You got to go for the, you got to go for the divorce men, ladies.
Because also, you're going to be better.
Like, all you have to do is not get fat.
Like, the ex-wife got fat.
She stopped sleeping with her husband.
She was a bitch, right?
So, I mean, that's that's so you're applying to this job and you just smile, uh, do a glut gluck 9,000.
You don't even you could cook like once a week and Uber eats the rest and he's happy.
Man is happy now.
Someone asked, Well, what about three times divorced men?
Well, you might have to, you know, what third, a guy divorced twice, it might be the employer, it might be the employer.
I don't know if I recommend twice divorced men, not always like Trump, right?
He was twice divorced and now he's happily married.
That's a problem.
Like, I do these pauses and I think, but on stage, everyone's watching you think.

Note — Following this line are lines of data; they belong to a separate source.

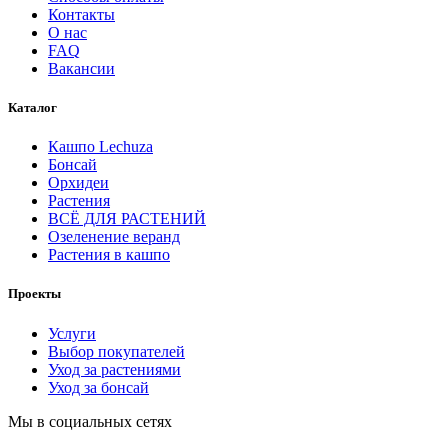
Контакты
О нас
FAQ
Вакансии
Каталог
Кашпо Lechuza
Бонсай
Орхидеи
Растения
ВСЁ ДЛЯ РАСТЕНИЙ
Озеленение веранд
Растения в кашпо
Проекты
Услуги
Выбор покупателей
Уход за растениями
Уход за бонсай
Мы в социальных сетях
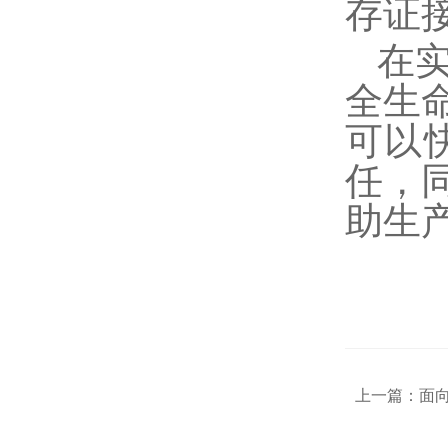
存证
在
全生
可以
任，
助生
上一篇：
面向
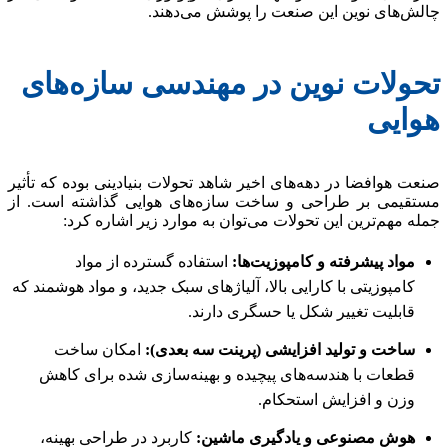
‌های نوین این صنعت را پوشش می‌دهند.
ولات نوین در مهندسی سازه‌های
ایی
 هوافضا در دهه‌های اخیر شاهد تحولات بنیادینی بوده که تأثیر
قیمی بر طراحی و ساخت سازه‌های هوایی گذاشته است. از
 مهم‌ترین این تحولات می‌توان به موارد زیر اشاره کرد:
مواد پیشرفته و کامپوزیت‌ها:
استفاده گسترده از مواد
کامپوزیتی با کارایی بالا، آلیاژهای سبک جدید، و مواد هوشمند که
قابلیت تغییر شکل یا حسگری دارند.
ساخت و تولید افزایشی (پرینت سه بعدی):
امکان ساخت
قطعات با هندسه‌های پیچیده و بهینه‌سازی شده برای کاهش
وزن و افزایش استحکام.
هوش مصنوعی و یادگیری ماشین:
کاربرد در طراحی بهینه،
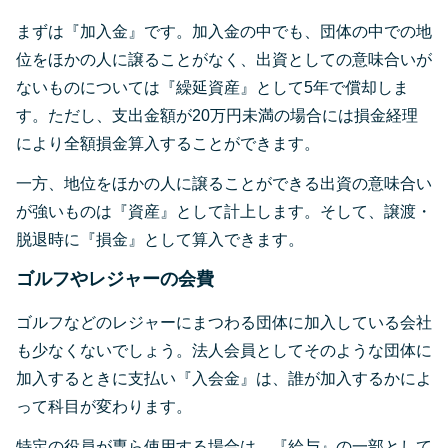
まずは『加入金』です。加入金の中でも、団体の中での地
位をほかの人に譲ることがなく、出資としての意味合いが
ないものについては『繰延資産』として5年で償却しま
す。ただし、支出金額が20万円未満の場合には損金経理
により全額損金算入することができます。
一方、地位をほかの人に譲ることができる出資の意味合い
が強いものは『資産』として計上します。そして、譲渡・
脱退時に『損金』として算入できます。
ゴルフやレジャーの会費
ゴルフなどのレジャーにまつわる団体に加入している会社
も少なくないでしょう。法人会員としてそのような団体に
加入するときに支払い『入会金』は、誰が加入するかによ
って科目が変わります。
特定の役員が専ら使用する場合は、『給与』の一部として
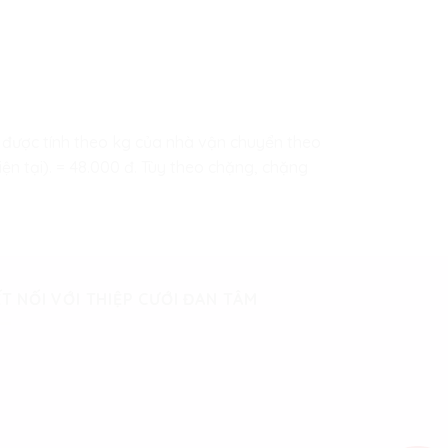
hip được tính theo kg của nhà vận chuyển theo
ện tại). = 48.000 đ. Tùy theo chặng, chặng
T NỐI VỚI THIỆP CƯỚI ĐAN TÂM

That's where, that's where I get, you know.
The other thing about divorced men, that's great, right?
Is that to be honest, a lot of divorced men, it's really weird.

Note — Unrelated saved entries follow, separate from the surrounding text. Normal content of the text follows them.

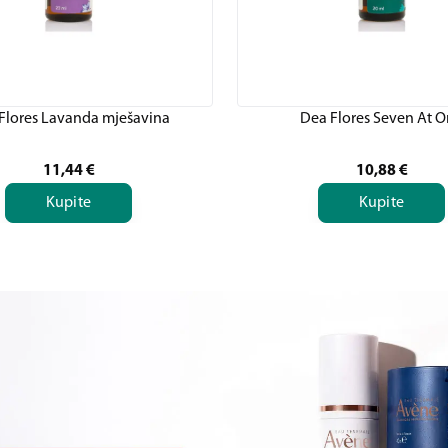
Flores Lavanda mješavina
Dea Flores Seven At 
11,44
€
10,88
€
Kupite
Kupite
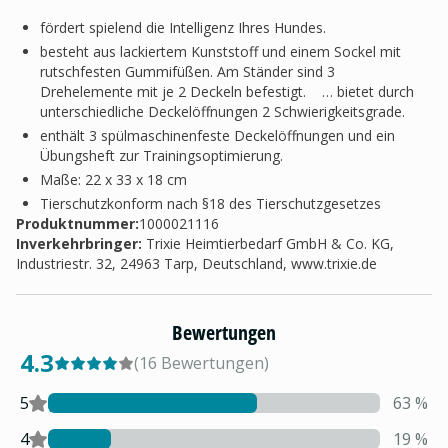
fördert spielend die Intelligenz Ihres Hundes.
besteht aus lackiertem Kunststoff und einem Sockel mit
rutschfesten Gummifüßen. Am Ständer sind 3
Drehelemente mit je 2 Deckeln befestigt. … bietet durch
unterschiedliche Deckelöffnungen 2 Schwierigkeitsgrade.
enthält 3 spülmaschinenfeste Deckelöffnungen und ein
Übungsheft zur Trainingsoptimierung.
Maße: 22 x 33 x 18 cm
Tierschutzkonform nach §18 des Tierschutzgesetzes
Produktnummer:
1000021116
Inverkehrbringer
:
Trixie Heimtierbedarf GmbH & Co. KG,
Industriestr. 32, 24963 Tarp, Deutschland, www.trixie.de
Bewertungen
4.3
(
16
Bewertungen
)
5
63
%
4
19
%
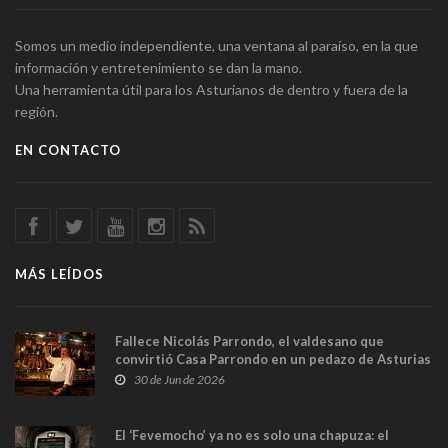
Somos un medio independiente, una ventana al paraíso, en la que
información y entretenimiento se dan la mano.
Una herramienta útil para los Asturianos de dentro y fuera de la
región.
EN CONTACTO
MÁS LEÍDOS
Fallece Nicolás Parrondo, el valdesano que
convirtió Casa Parrondo en un pedazo de Asturias
en Madrid
30 de Jun de 2026
El ‘Fevemocho’ ya no es solo una chapuza: el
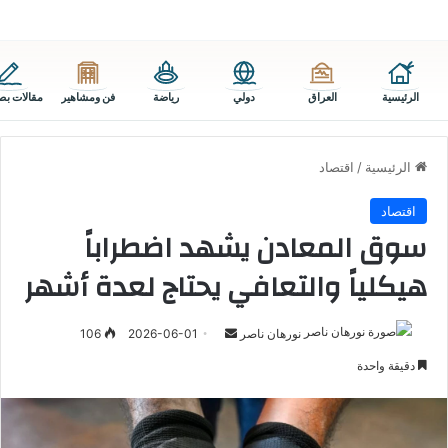
الرئيسية
العراق
دولي
رياضة
فن ومشاهير
مقالات بص
الرئيسية
/
اقتصاد
اقتصاد
سوق المعادن يشهد اضطراباً
هيكلياً والتعافي يحتاج لعدة أشهر
أرسل
نورهان ناصر
2026-06-01
106
بريدا
دقيقة واحدة
إلكترونيا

You would think, and I can just speak to my experience dating, right?
You would think that they're done.
They're like, I'm never going to get married again.

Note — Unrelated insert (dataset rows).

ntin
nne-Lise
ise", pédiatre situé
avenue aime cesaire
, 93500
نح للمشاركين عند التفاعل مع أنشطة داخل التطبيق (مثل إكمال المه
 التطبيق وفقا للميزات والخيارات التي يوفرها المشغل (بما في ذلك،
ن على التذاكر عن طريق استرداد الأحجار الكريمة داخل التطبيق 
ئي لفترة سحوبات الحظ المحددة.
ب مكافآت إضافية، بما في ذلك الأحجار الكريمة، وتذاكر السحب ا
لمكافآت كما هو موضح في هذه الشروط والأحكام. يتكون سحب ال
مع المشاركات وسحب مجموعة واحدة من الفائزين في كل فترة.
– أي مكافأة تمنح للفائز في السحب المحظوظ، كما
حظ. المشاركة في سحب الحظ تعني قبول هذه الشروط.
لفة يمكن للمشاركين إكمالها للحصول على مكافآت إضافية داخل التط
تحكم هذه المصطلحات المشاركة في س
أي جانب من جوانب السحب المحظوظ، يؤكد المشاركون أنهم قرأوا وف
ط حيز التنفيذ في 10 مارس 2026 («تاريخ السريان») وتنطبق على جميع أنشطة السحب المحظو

That's what you would think, right?
But in fact, a lot of times they hate being wrong and they still believe in marriage for whatever fucked up reason, right?
I mean, these guys, they'll just keep, they'll keep signing up, you know.
And so they're actually almost more excited to get married than never married guys.
You know, I can't explain it.
Maybe you've had a different experience.
I don't know.
But it just in my experience, like they, they're like, no, I just picked the wrong woman.
It was just the wrong woman.
It's not this institution.
It's not my religion.
It was just that bitch.
And then you come in and you smile.
And that's all you got to do.
That's all you got to do.
Yeah.
And so that's, you know, I was going to do maybe a stand-up bit on that.
You know, these are the jokes.
I was maybe thinking of a stand-up bit on, I was maybe, it's tough.
It's tough because the thing I want to do a stand-up bid on also makes me look bad a little bit.
I get roasted enough.
You know what I mean?
It's like, ah, but it's kind of funny.
It's kind of funny.
I don't know.
And then I could just talk, oh, my last stand-up bit is about being a woman is like being in the special Olympics.
Okay.
This is my last one.
Okay.
Because, you know, if you go to the special Olympics, right?
And you see like the kid in the wheelchair running, there's something inspirational about the kid in the wheelchair being able to go really fast, right?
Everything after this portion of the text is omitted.